Héros et tombes (ou Alejandra, selon la version) est un roman déroutant, envoutant et mystérieux. Tout à fait dans l'esprit des romans d'autres grands noms de la littérature argentine de la première moitié du XXe siècle, par exemple Roberto Arlt et Adolfo Bioy Casarès. Ces romans à l'atmosphère glauque, peut-être vaguement gothique ou fantastique, dans tous les cas sombres et troublants. On aime ou on n'aime pas. Avec ce roman, l'auteur Ernesto Sabato nous livre un petit chef d'oeuvre dans lequel il exploite les thèmes qui lui sont chers (à lui comme à ses collègues), dont les sectes secrètes, l'amour impossible ou difficile sinon unilatéral, puis surtout ce rapport ambigu face au passé, à l'histoire. Tant individuelle que collective.

Héros et tombes, c'est le récit de Martin, un jeune homme de dix-sept qui tombe éperdument amoureux d'Alejandra. Mais cette jeune femme, farouche et indépendante, aime s'entourer de mystère et laisse le pauvre garçon dans l'expectative. Avec le temps, elle se laisse apprivoiser et, au fur et à mesure de leurs rencontres, Martin lève le voile sur le passé et surtout l'histoire familiale d'Alejandra. Cette histoire se perd et se mélange avec ses ancêtres et les bouleversements qui ont touché l'Argentine, de la guerre d'indépendance au début du 20e siècle. Son père Fernando, fou, son grand-père, etc. Toute cette lignée de héros a contribué (à sa façon) à la naissance de la nation mais qui représente aussi sa décadence et sa ruine prochaine.

Puis, tout d'un coup, on fait un retour dans le temps, on passe à son père Fernando, qui erre dans Buenos Aires. Une histoire imbriquée dans une autre, un énième élément caractéristique du style des auteurs mentionnés plus haut. J'admets avoir eu de la difficulté, parfois, à suivre le pauvre Fernando dans ses errances et, surtout, dans ses élucubrations. Il voue une haine à des groupes de personnes, se sent persécuté, cherche à déjouer un complot probablement inexistant.
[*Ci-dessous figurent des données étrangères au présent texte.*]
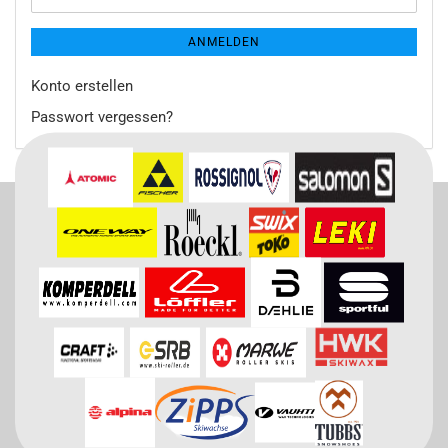
ANMELDEN
Konto erstellen
Passwort vergessen?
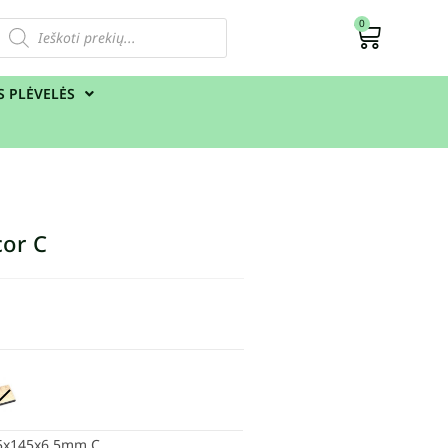
0
S PLĖVELĖS
or C
45x145x6,5mm C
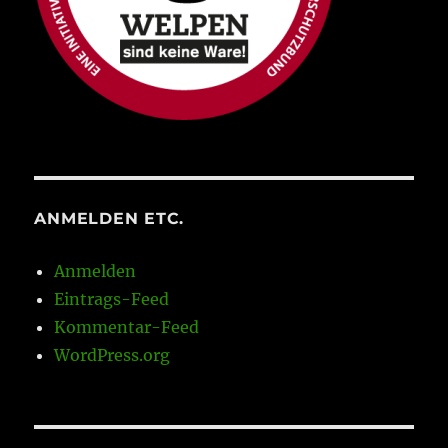
ANMELDEN ETC.
Anmelden
Eintrags-Feed
Kommentar-Feed
WordPress.org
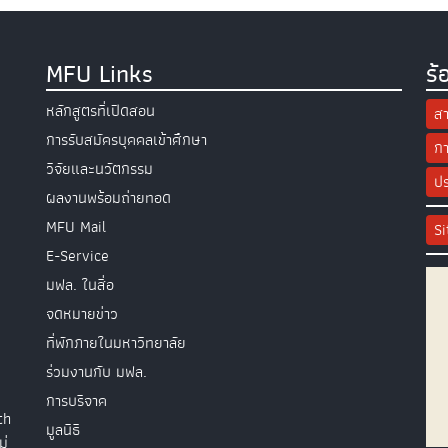
MFU Links
ร้
หลักสูตรที่เปิดสอน
สา
การรับสมัครบุคคลเข้าศึกษา
กา
วิจัยและนวัตกรรม
ปร
ผลงานพร้อมถ่ายทอด
MFU Mail
S
E-Service
มฟล. ในสื่อ
จดหมายข่าว
ที่พักภายในมหาวิทยาลัย
ร่วมงานกับ มฟล.
การบริจาค
th
มูลนิธิ
ม่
En effet, ce qu'il voit et expérience, est-ce la vérité, son inconscient qui lui joue des tours ou sombre-t-il dans la folie ? À vous de décider. Dans tous les cas, c'est troublant et effrayant.

Le dernier personnage de Héros et tombes, c'est la ville de Buenos Aires. Dès le début, Martin fait le tour des grandes artères animées et des lieux publics, toujours à la recherche d'Alejandra. Cette dernière, à travers les chroniques qu'elle raconte, en fait une visite historique, virtuelle, celle d'une ville qui n'est plus. Puis, Fernando déambule de nuit dans les quartiers sombres, présente un aspect surréaliste de la cité. Les mystères de Buenos Aires ? Pourquoi pas. Moi, ça m'a donné l'envie de visiter cette grande ville.
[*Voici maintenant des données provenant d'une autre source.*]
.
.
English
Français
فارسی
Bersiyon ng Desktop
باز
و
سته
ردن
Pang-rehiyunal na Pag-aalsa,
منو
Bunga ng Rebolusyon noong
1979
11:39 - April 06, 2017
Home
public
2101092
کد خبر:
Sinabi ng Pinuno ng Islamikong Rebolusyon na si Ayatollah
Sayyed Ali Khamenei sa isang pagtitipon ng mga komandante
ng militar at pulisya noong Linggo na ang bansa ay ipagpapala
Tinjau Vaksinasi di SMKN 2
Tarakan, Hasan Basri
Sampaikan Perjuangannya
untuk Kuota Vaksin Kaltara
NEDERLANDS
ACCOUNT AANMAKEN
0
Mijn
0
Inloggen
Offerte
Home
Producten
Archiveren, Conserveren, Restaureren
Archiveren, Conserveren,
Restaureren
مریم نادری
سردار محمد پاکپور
Enfin, le roman se termine sur le coup d'État de Peron. Coïncidence ? La décadence de la famille d'Alejandra est-elle le reflet de la ruine possible du pays ? L'actualité politique a toujours été une grande source d'inspiration pour les écrivains du sud du continent américain… Les héros sont dans la tombe, chanceux. Tout ce qu'il reste à faire, c'est oublier ou s'enfuir, essayer de se purifier, un peu comme Martin qui prend le chemin de la Patagonie. J'écris cela comme si c'était l'évidence même, d'autres pourront y lire autre chose. Je dois admettre que plusieurs zones grises persistent, je n'ai pas tout compris. Et c'est correct, même plusieurs jours après en avoir terminé la lecture, ce roman continue à m'habiter. C'est souvent le signe d'une oeuvre magistrale.